Exercise – Please set down every line of the records below exactly, without the pictures.

Data shown –
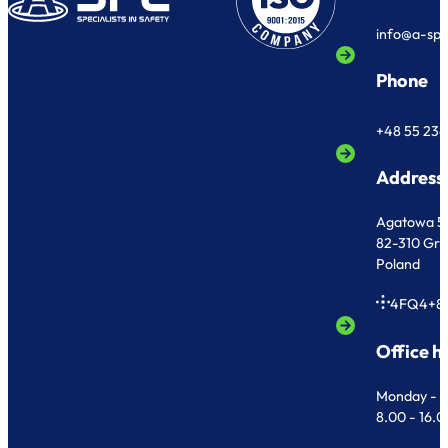
info@a-sp
Phone
+48 55 236
Address
Agatowa 5
82-310 Gr
Poland
4FQ4+8
Office h
Monday - F
8.00 - 16.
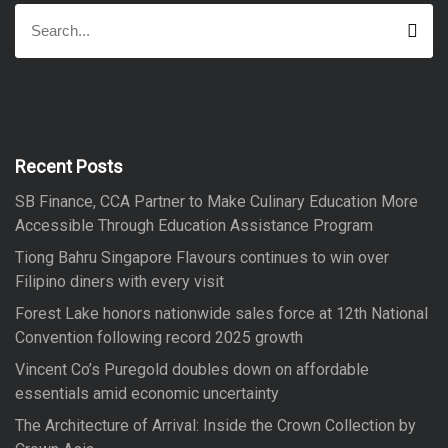
S
S
e
e
a
a
r
r
c
h
c
h
f
Recent Posts
o
SB Finance, CCA Partner to Make Culinary Education More
r
Accessible Through Education Assistance Program
:
Tiong Bahru Singapore Flavours continues to win over
Filipino diners with every visit
Forest Lake honors nationwide sales force at 12th National
Convention following record 2025 growth
Vincent Co’s Puregold doubles down on affordable
essentials amid economic uncertainty
The Architecture of Arrival: Inside the Crown Collection by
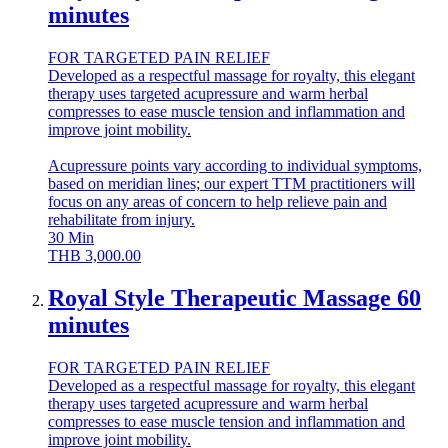
minutes
FOR TARGETED PAIN RELIEF
Developed as a respectful massage for royalty, this elegant
therapy uses targeted acupressure and warm herbal
compresses to ease muscle tension and inflammation and
improve joint mobility.
Acupressure points vary according to individual symptoms,
based on meridian lines; our expert TTM practitioners will
focus on any areas of concern to help relieve pain and
rehabilitate from injury.
30
Min
THB
3,000.00
Royal Style Therapeutic Massage 60
minutes
FOR TARGETED PAIN RELIEF
Developed as a respectful massage for royalty, this elegant
therapy uses targeted acupressure and warm herbal
compresses to ease muscle tension and inflammation and
improve joint mobility.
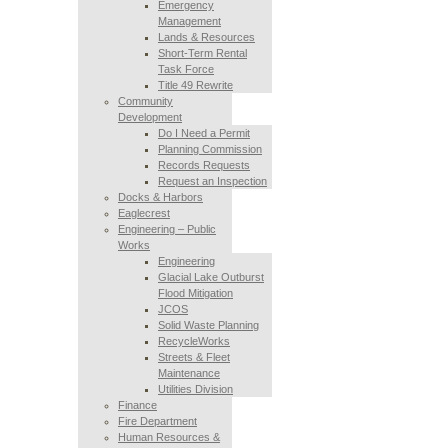
Emergency
Management
Lands & Resources
Short-Term Rental
Task Force
Title 49 Rewrite
Community
Development
Do I Need a Permit
Planning Commission
Records Requests
Request an Inspection
Docks & Harbors
Eaglecrest
Engineering – Public
Works
Engineering
Glacial Lake Outburst
Flood Mitigation
JCOS
Solid Waste Planning
RecycleWorks
Streets & Fleet
Maintenance
Utilities Division
Finance
Fire Department
Human Resources &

Answer to this problem –
info@a-sp
Phone
+48 55 236
Address
Agatowa 5
82-310 Gr
Poland
4FQ4+8
Office h
Monday - F
8.00 - 16.
S
S
e
e
a
a
r
r
c
h
c
h
f
Recent Posts
o
SB Finance, CCA Partner to Make Culinary Education More
r
Accessible Through Education Assistance Program
:
Tiong Bahru Singapore Flavours continues to win over
Filipino diners with every visit
Forest Lake honors nationwide sales force at 12th National
Convention following record 2025 growth
Vincent Co’s Puregold doubles down on affordable
essentials amid economic uncertainty
The Architecture of Arrival: Inside the Crown Collection by
minutes
FOR TARGETED PAIN RELIEF
Developed as a respectful massage for royalty, this elegant
therapy uses targeted acupressure and warm herbal
compresses to ease muscle tension and inflammation and
improve joint mobility.
Acupressure points vary according to individual symptoms,
based on meridian lines; our expert TTM practitioners will
focus on any areas of concern to help relieve pain and
rehabilitate from injury.
30
Min
THB
3,000.00
Royal Style Therapeutic Massage 60
minutes
FOR TARGETED PAIN RELIEF
Developed as a respectful massage for royalty, this elegant
therapy uses targeted acupressure and warm herbal
compresses to ease muscle tension and inflammation and
improve joint mobility.
Emergency
Management
Lands & Resources
Short-Term Rental
Task Force
Title 49 Rewrite
Community
Development
Do I Need a Permit
Planning Commission
Records Requests
Request an Inspection
Docks & Harbors
Eaglecrest
Engineering – Public
Works
Engineering
Glacial Lake Outburst
Flood Mitigation
JCOS
Solid Waste Planning
RecycleWorks
Streets & Fleet
Maintenance
Utilities Division
Finance
Fire Department
Human Resources &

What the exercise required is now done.